* _ACTION ITEM_: All of the data below should be printed again exactly, pictures excluded.

* _SUPPLIED INFORMATION_:
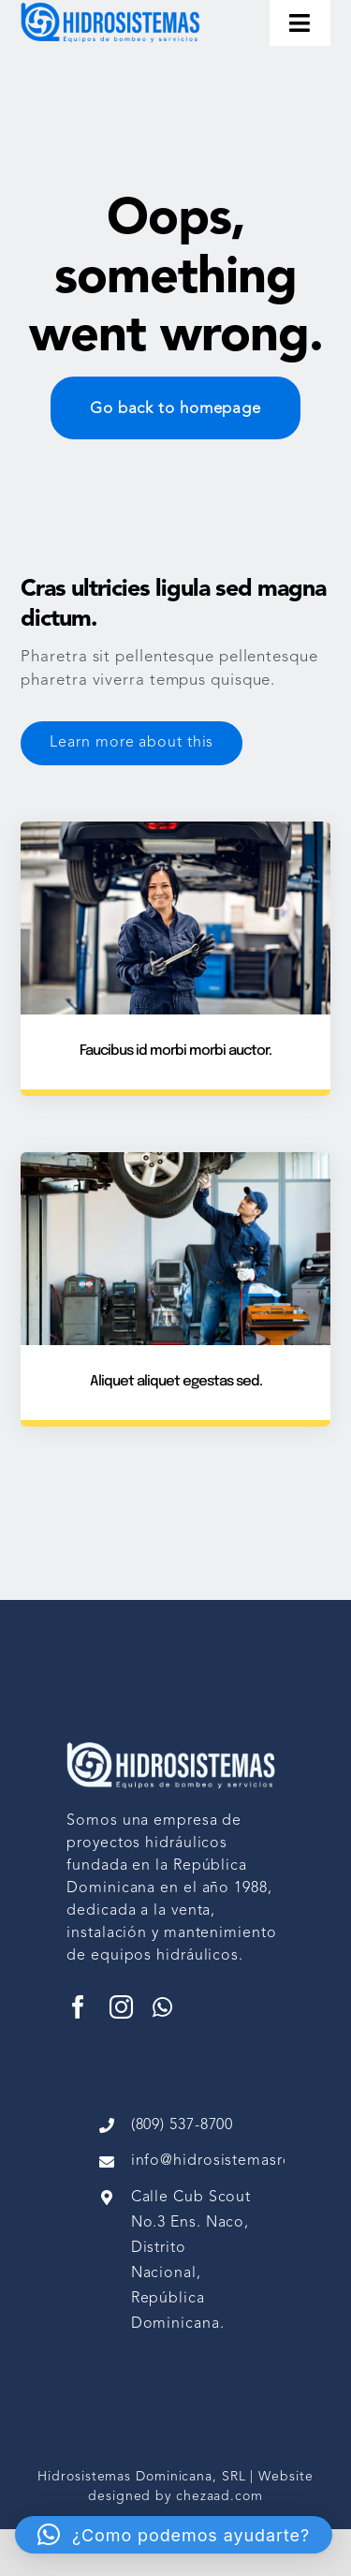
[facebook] (78, 2007)
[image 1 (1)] (114, 8)
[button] (173, 2535)
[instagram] (122, 2007)
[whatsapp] (163, 2007)
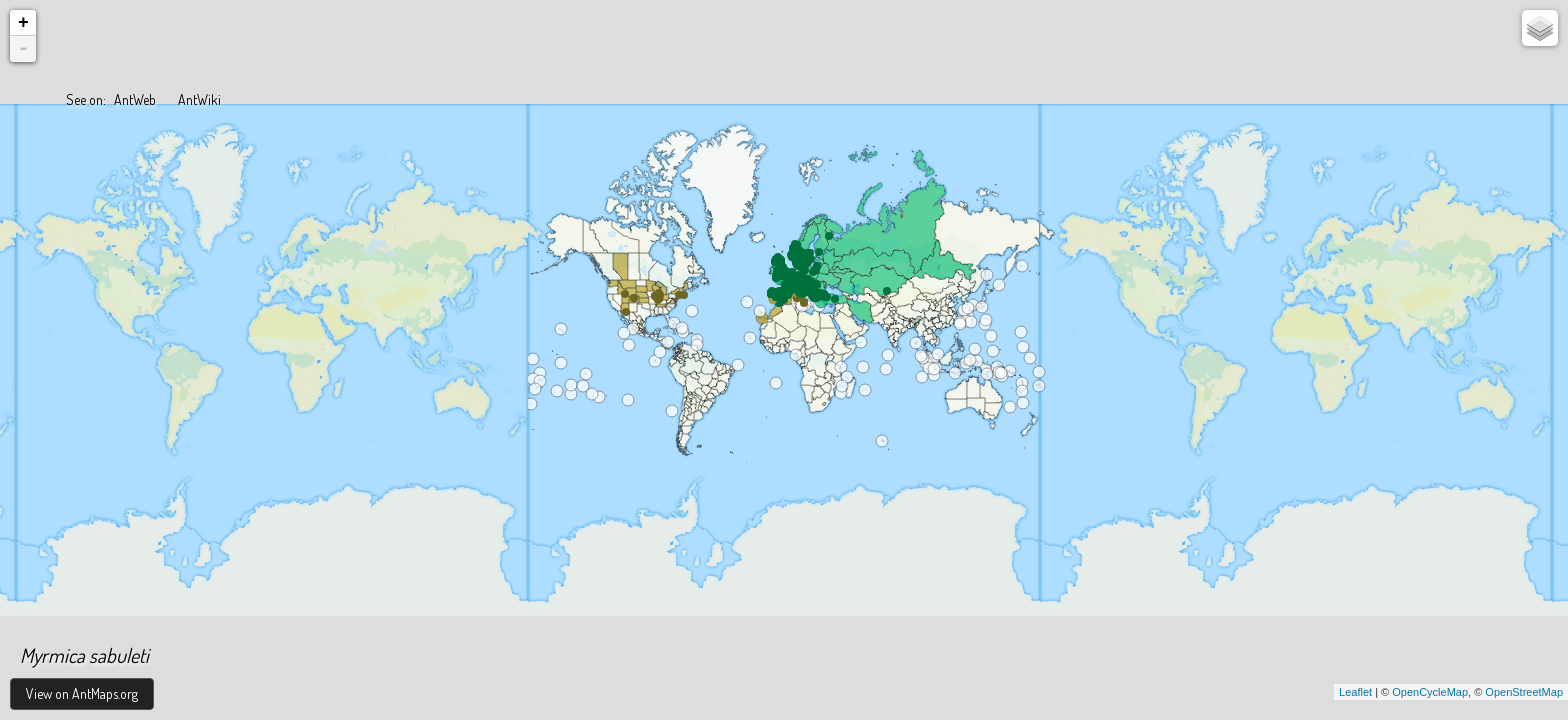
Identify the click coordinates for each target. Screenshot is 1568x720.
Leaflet (1355, 692)
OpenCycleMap (1430, 692)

* _YOUR RESPONSE_:
[facebook] (78, 2007)
[image 1 (1)] (114, 8)
[button] (173, 2535)
[instagram] (122, 2007)
[whatsapp] (163, 2007)
Identify the click coordinates for each target. Screenshot is 1568x720.
Leaflet (1355, 692)
OpenCycleMap (1430, 692)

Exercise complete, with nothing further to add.